Francis Schaeffer (1912 - 1984)
"If it is so true that there are good and sufficient reasons to know that Christianity is true, why doesn't everybody accept the sufficient answers?
"We must realise that Christianity is the easiest religion in the world, because it is the only religion in which God the Father and Christ and the Holy Spirit do everything.  God is the Creator;  we have nothing to do with our existence, or existence of other things.  We can shape other things, but we cannot change the fact of existence.  We can do nothing for our salvation because Christ did it all. We do not have to do anything.  In every other religion we have to do something - everything from burning a joss stick to sacrificing our firstborn child to dropping a coin in the collection plate - the whole spectrum.  But with Christianity, we do not have to do anything:  God has done it all.  He has created us and He has sent His Son;  His Son died and because the Son is infinite, therefore He bears our total guilt.  We do not need to bear our guilt, nor do we even have to merit the merit of Christ.  he does it all.  So in one way it is the easiest religion in the world.
"But now we can turn it over because it is the hardest religion in the world for the same reason.  The heart of rebellion of Satan and man was the desire to be autonomous; and accepting the Christian faith robs us not our our existence, not of our worth (it gives us our worth), but it robs us completely of being autonomous.  We did not make ourselves, we are not the product of chance, we are none of these things; we stand before a Creator plus nothing, we stand before the Saviour plus nothing - it is a complete denial of being autonomous.  Whether it is conscious or unconscious (and in the most brilliant people it is occasionally conscious), when they suddenly see the sufficiency of the answers on their own level, they are suddenly up against their innermost humanness - not humanness as they were created to be human, but human in the bad sense since the Fall.  That is the reason that people do not accept the sufficient answers and why they are counted by God as disobedient and guilty when they do not bow...
"It is not that the answers are not good, adequate and sufficient. Unless one gives up one's autonomy, one cannot accept the answers."
Francis Schaeffer, The God who is There (Complete Works, I, 182-183)

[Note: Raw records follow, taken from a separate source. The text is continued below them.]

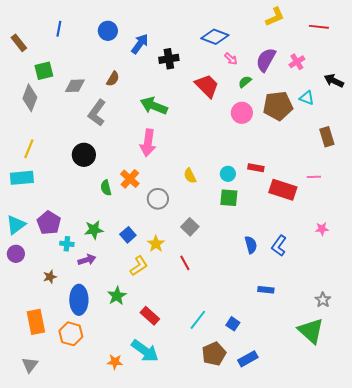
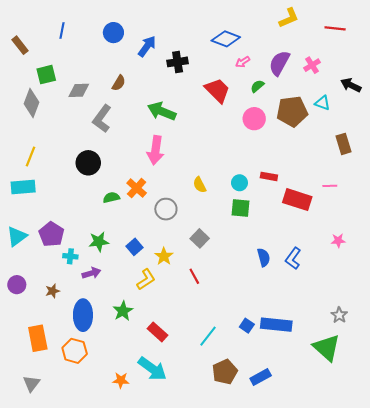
pink arrow: (231, 59) -> (243, 62), turned 104
green semicircle: (106, 188) -> (111, 197), turned 91
purple circle: (16, 254) -> (17, 285), moved
blue rectangle: (266, 290) -> (276, 325), moved, size x1.8
blue square: (233, 324) -> (247, 326), moved

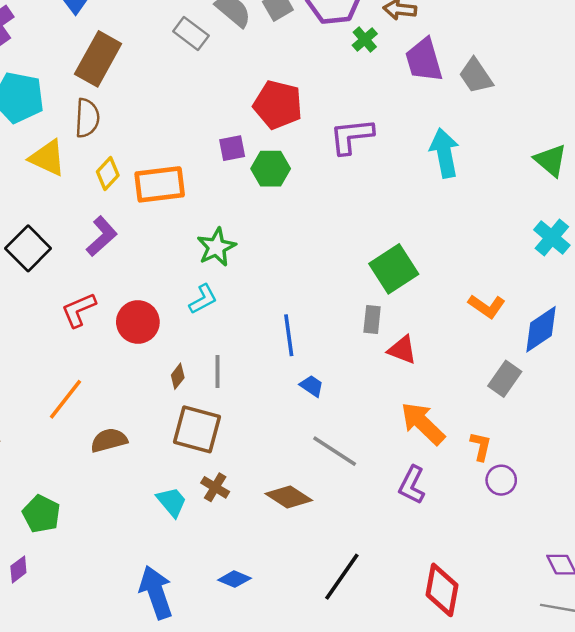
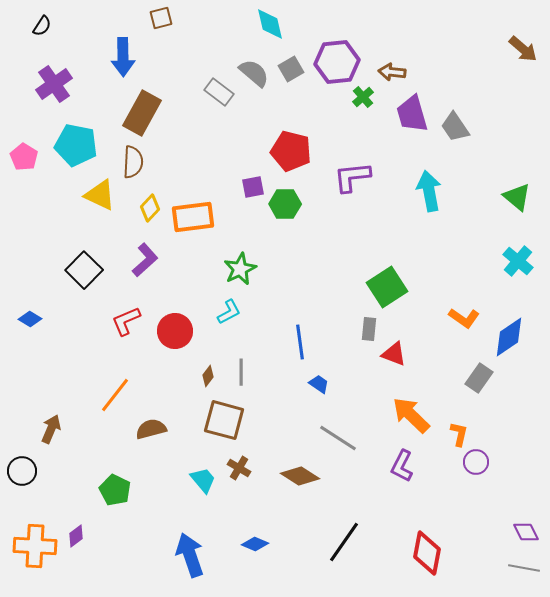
green pentagon: (41, 514) -> (115, 490), moved

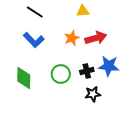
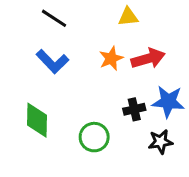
green circle: (61, 74) -> (94, 137), moved
black star: (93, 94) -> (160, 142), moved

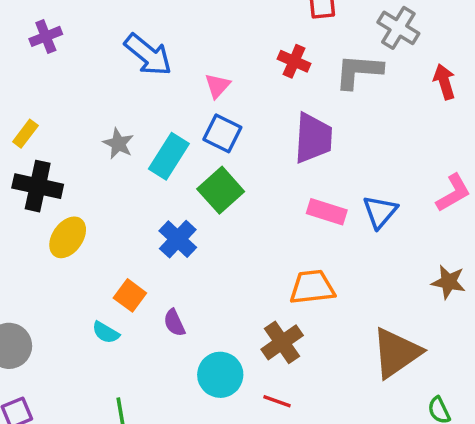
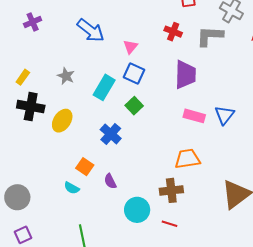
gray star: (118, 144) -> (66, 76), moved
green square: (221, 190) -> (134, 106), size x0.7
yellow ellipse: (68, 237) -> (62, 121), moved
brown cross: (282, 342) -> (171, 190), turned 30

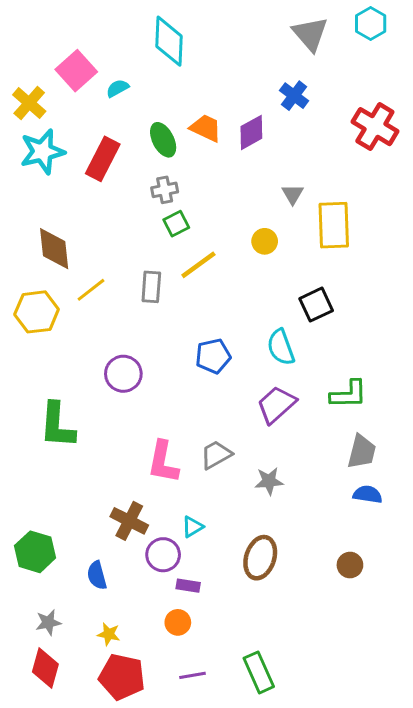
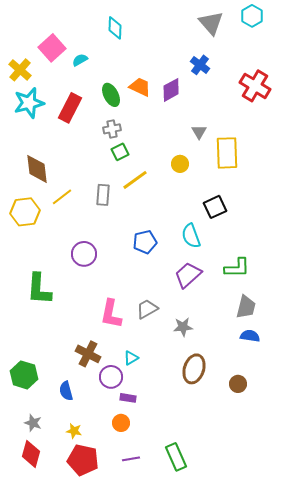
cyan diamond: (169, 41) -> (115, 28), size x0.7
brown ellipse: (260, 558) -> (194, 369), moved
gray star: (48, 622) -> (33, 423), turned 30

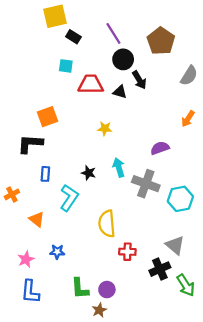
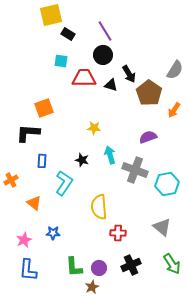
brown pentagon: (161, 41) -> (149, 93), moved
black circle: (123, 59) -> (103, 55), moved
yellow star: (105, 129) -> (94, 128), moved
black cross: (160, 269) -> (131, 265), moved

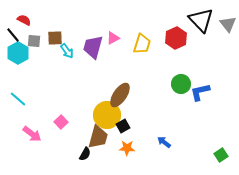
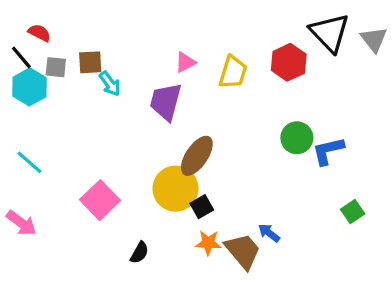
purple trapezoid: (93, 47) -> (166, 102), moved
pink square: (61, 122) -> (100, 200), size x1.6
pink arrow: (32, 134) -> (21, 223), moved
brown trapezoid: (98, 137) -> (243, 251), moved, turned -55
green square: (221, 155) -> (353, 212), moved

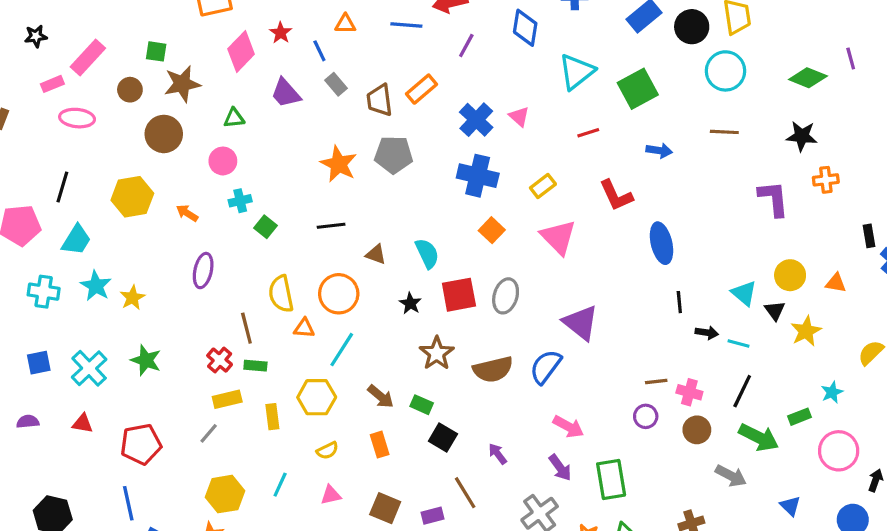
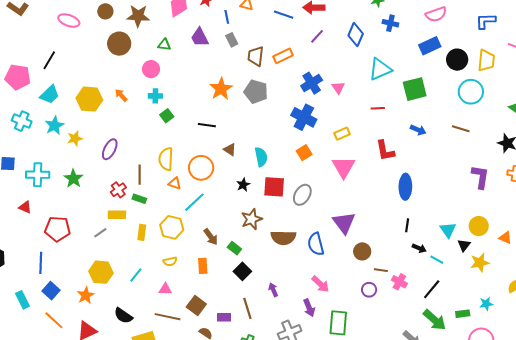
yellow hexagon: (132, 197) -> (89, 99), moved
purple ellipse: (203, 271) -> (110, 149), moved
blue semicircle: (546, 367) -> (316, 244), turned -65
cyan cross: (89, 368) -> (38, 175), turned 30
brown circle: (697, 430) -> (362, 251), moved

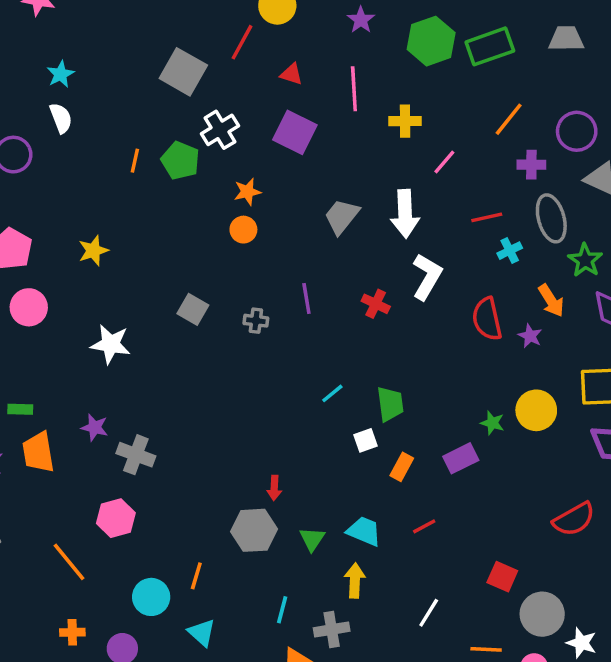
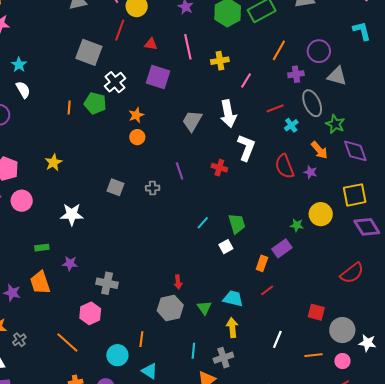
green rectangle: (20, 409) -> (42, 248), moved
gray cross: (136, 455) -> (107, 283), moved
orange rectangle: (402, 467) -> (262, 263), moved

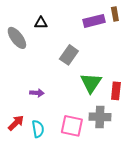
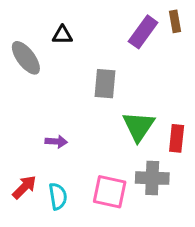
purple rectangle: (94, 21) -> (143, 32), turned -40
gray rectangle: (69, 55) -> (105, 84), turned -30

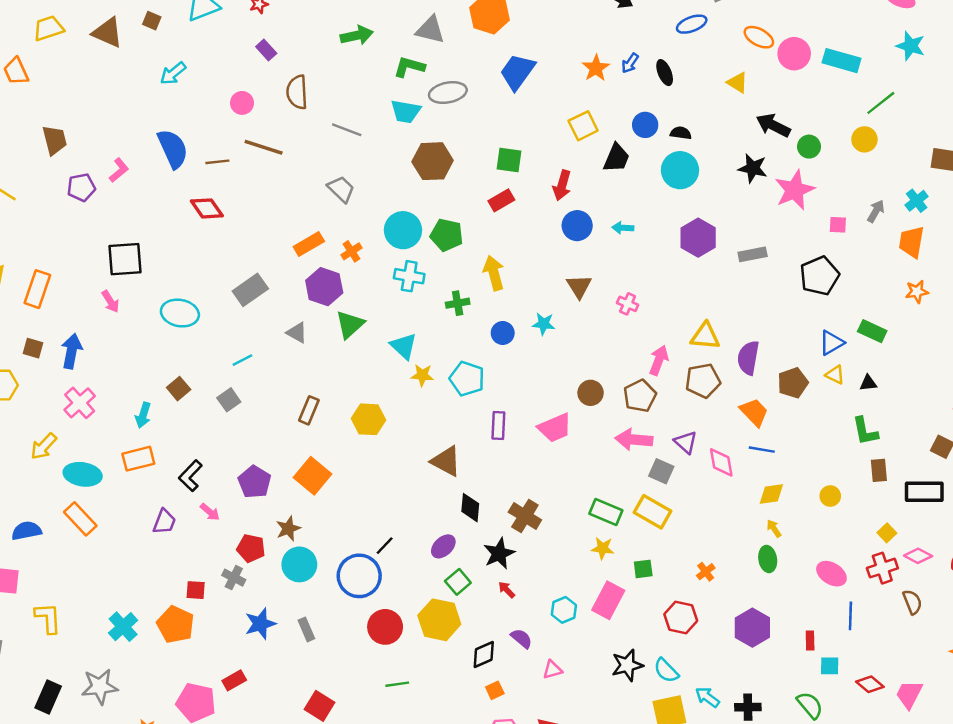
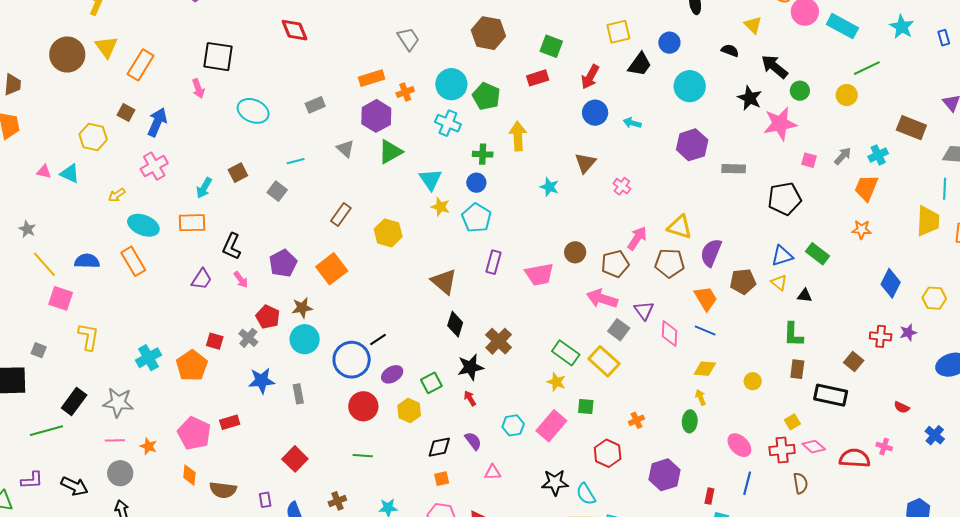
black semicircle: (681, 133) -> (730, 51), moved
gray rectangle: (250, 290) -> (315, 105), size x0.7
blue circle: (503, 333) -> (476, 183), moved
gray square: (229, 400) -> (277, 191), turned -30
yellow arrow: (44, 446) -> (117, 195), size x0.7
black L-shape: (190, 476) -> (232, 246), turned -32
purple ellipse: (443, 546) -> (392, 374), moved
yellow hexagon: (439, 620) -> (409, 411), size x0.7

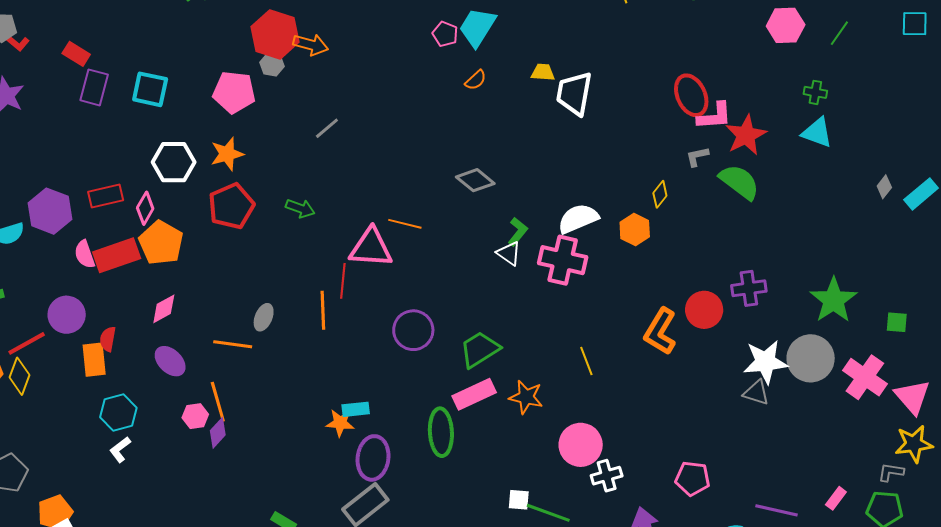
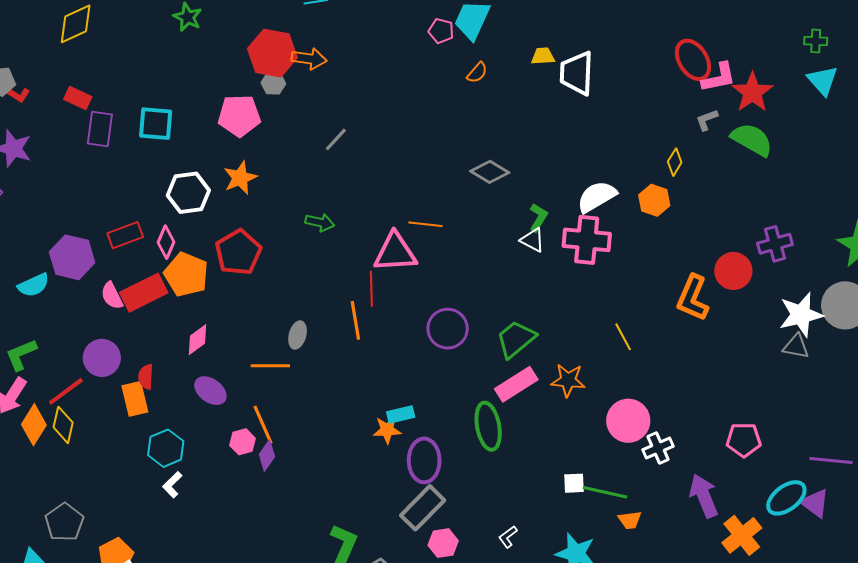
cyan triangle: (817, 132) -> (823, 81), turned 36
red pentagon: (231, 206) -> (238, 252), moved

We are far too easily pleased

Outside of the Bible itself, there are a number of key passages, or significant paragraphs from seminal Christian authors down the ages, that the thoughtful disciple would do well to consider, and consider deeply.  Here's one worth meditating upon.  It's  from the opening of CS Lewis's sermon, The Weight of Glory, preached in 1941.  You can find the whole sermon here.
If you asked twenty good men to-day what they thought the highest of the virtues, nineteen of them would reply, Unselfishness. But if you asked almost any of the great Christians of old he would have replied, Love. You see what has happened? A negative term has been substituted for a positive, and this is of more than philological importance. The negative ideal of Unselfishness carries with it the suggestion not primarily of securing good things for others, but of going without them ourselves, as if our abstinence and not their happiness was the important point. I do not think this is the Christian virtue of Love. The New Testament has lots to say about self-denial, but not about self-denial as an end in itself. We are told to deny ourselves and to take up our crosses in order that we may follow Christ; and nearly every description of what we shall ultimately find if we do so contains an appeal to desire. If there lurks in most modern minds the notion that to desire our own good and earnestly to hope for the enjoyment of it is a bad thing, Isubmit that this notion has crept in from Kant and the Stoics and is no part of the Christian faith. Indeed, if we consider the unblushing promises of reward and the staggering nature of the rewards promised in the Gospels, it would seem that Our Lord finds our desires, not too strong, but too weak. We are half-hearted creatures, fooling about with drink and sex and ambition when infinite joy is offered us, like an ignorant child who wants to go on making mud pies in a slum because he cannot imagine what is meant by the offer of a holiday at the sea. We are far too easily pleased. 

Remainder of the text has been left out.